─── Working data

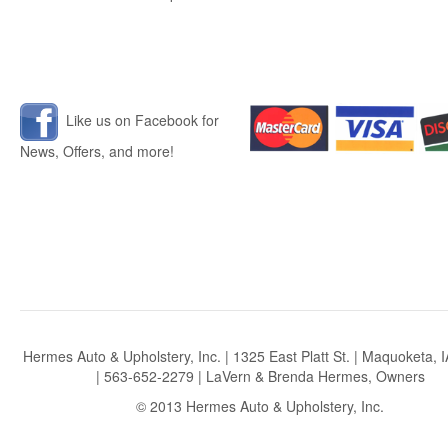
Like us on Facebook for
News, Offers, and more!
Hermes Auto & Upholstery, Inc. | 1325 East Platt St. | Maquoketa, 
| 563-652-2279 | LaVern & Brenda Hermes, Owners
© 2013 Hermes Auto & Upholstery, Inc.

──────

**Required action:** Your answer should be exactly the lines of the material above, starting at the one that holds "Hermes Auto & Upholstery, Inc. |" and ending with the last.

**Response to the exercise:**
Hermes Auto & Upholstery, Inc. | 1325 East Platt St. | Maquoketa, 
| 563-652-2279 | LaVern & Brenda Hermes, Owners
© 2013 Hermes Auto & Upholstery, Inc.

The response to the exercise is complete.